# Country Guitar Lessons Over Email?



## mingo (Feb 7, 2006)

I was wondering if someone would be willing to answer a few questions I have about country lead playing over email or messenger?? 

If so, please PM me.

Thanks


----------



## PaulS (Feb 27, 2006)

I improvise a little country here and there, practice up on double stops and learn your major scales. This has always got me through. Check out Danny Gatton for some ideas.... hot licks and on the mellow side listen to Chet..


----------



## dwagar (Mar 6, 2006)

I agree with Paul.

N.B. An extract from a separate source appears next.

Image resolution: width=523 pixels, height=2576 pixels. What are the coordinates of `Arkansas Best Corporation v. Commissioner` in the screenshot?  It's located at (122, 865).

When I get tossed into a Southern County Rock song, I live in the major blues scale.
The simple way to think of this box is either to pull it up two frets (eg in A):
Minor Box:
-8---10-
-8---10(A)-
---9--- 
to Major Box:
-10-----12-
-10(A)--12- (get some heavy bending on that 12th fret)
------11---

or to play in the relative minor - 3 frets down - F#m in this case


----------



## PaulS (Feb 27, 2006)

The circle of fifths... Am = CMaj basically


----------



## mingo (Feb 7, 2006)

thanks guys, got all that stuff down...

is it safe to say that a lot of country is major scale while adding flat 3rd, 5th, and 7th?

and kinda combining major and minor pentatonic scales?


----------



## PaulS (Feb 27, 2006)

Just go with it, it will come to you.... Country and Jazz fit well together..


----------



## dwagar (Mar 6, 2006)

And the difference between Rock Guitar and Country Guitar is getting smaller every day.

In answer to your question about Major and Minor combined, yes, definitely.

(my example above was in A major, so F#m would be the relative minor. Simple way to remember this, play an F#m7 barre chord in 1st position. Your index finger is barring an A major 2nd position)


----------